The world could face a recession next year if central banks around the world simultaneously tighten monetary policy, the World Bank said in a new report, which called for boosting production and easing supply shortages to ease inflation.

Several indicators of a global recession are already “flashing signals,” the report said. She added that the global economy is now in the midst of its worst slowdown since 1970 after recovering from a recession.

The bank said global central banks could raise interest rates by 4%, double the level in 2021, just to keep core inflation, which excludes volatile items such as food and fuel, at 5%.

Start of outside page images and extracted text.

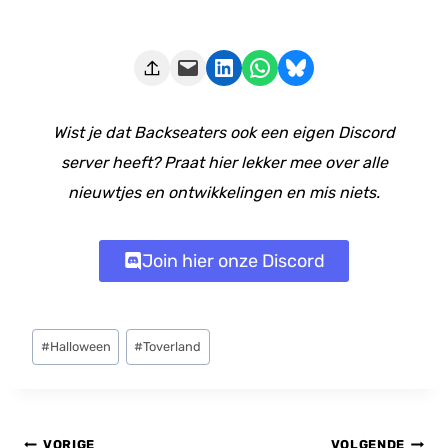
Deze pagina e-mailen
Delen op LinkedIn
Delen via WhatsApp
Share on Bluesky
Wist je dat Backseaters ook een eigen Discord
server heeft? Praat hier lekker mee over alle
nieuwtjes en ontwikkelingen en mis niets.
Join hier onze Discord
Bericht
#
Halloween
#
Toverland
tags:
Bericht
VORIGE
VOLGENDE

Countries from the U.S. to Europe to India are aggressively raising lending rates to curb the supply of cheap money and help reduce inflation. But this monetary tightening comes at a cost. It stifles investment, lowers jobs and dampens growth, a trade-off faced by most countries, including India.

“Global growth is slowing sharply and is likely to slow further as more countries fall into recession. I am deeply concerned that these trends will continue, with devastating long-term consequences for people in emerging and developing countries ,” World Bank President David Malpass said in a statement following the release of the report on Thursday.

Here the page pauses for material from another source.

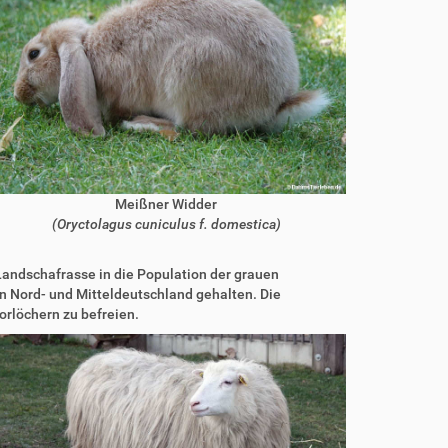
Meißner Widder
(Oryctolagus cuniculus f. domestica)
Landschafrasse in die Population der grauen
 Nord- und Mitteldeutschland gehalten. Die
orlöchern zu befreien.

The world is facing record inflation due to factors including reduced food supplies due to the war in Ukraine, the knock-on effects of the pandemic on supply chains, weak demand in China due to ongoing coronavirus lockdowns and extreme weather driving up forecasts for agriculture.

The Reserve Bank of India (RBI) announced that it will raise the repo rate by 50 basis points for the third time in August to 5.40%. A basis point is one percent. The RBI maintained its inflation forecast for 2022-23 at 6.7% and forecast real (inflation-adjusted) GDP growth of 7.2%.

According to official data, retail inflation in India rose 7% in August, compared with a rise of 6.71% in July, due to higher food prices. Consumer inflation was above the central bank’s 4% ceiling (+/- 2%) for the eighth consecutive month.

The latest World Bank report highlights that raising interest rates alone may not be enough to curb supply-side inflation and that countries should focus on increasing the supply of goods.

“Policy makers are likely to shift their focus from reducing consumption to increasing production,” Malpass said in the statement, according to a report by World Bank economists Justin-Damien Ginet, M Ayhan Kose and Naotaka Sugawara , the statement underscored fears of a recession. According to the report, central banks should continue their efforts to curb inflation without triggering a global recession.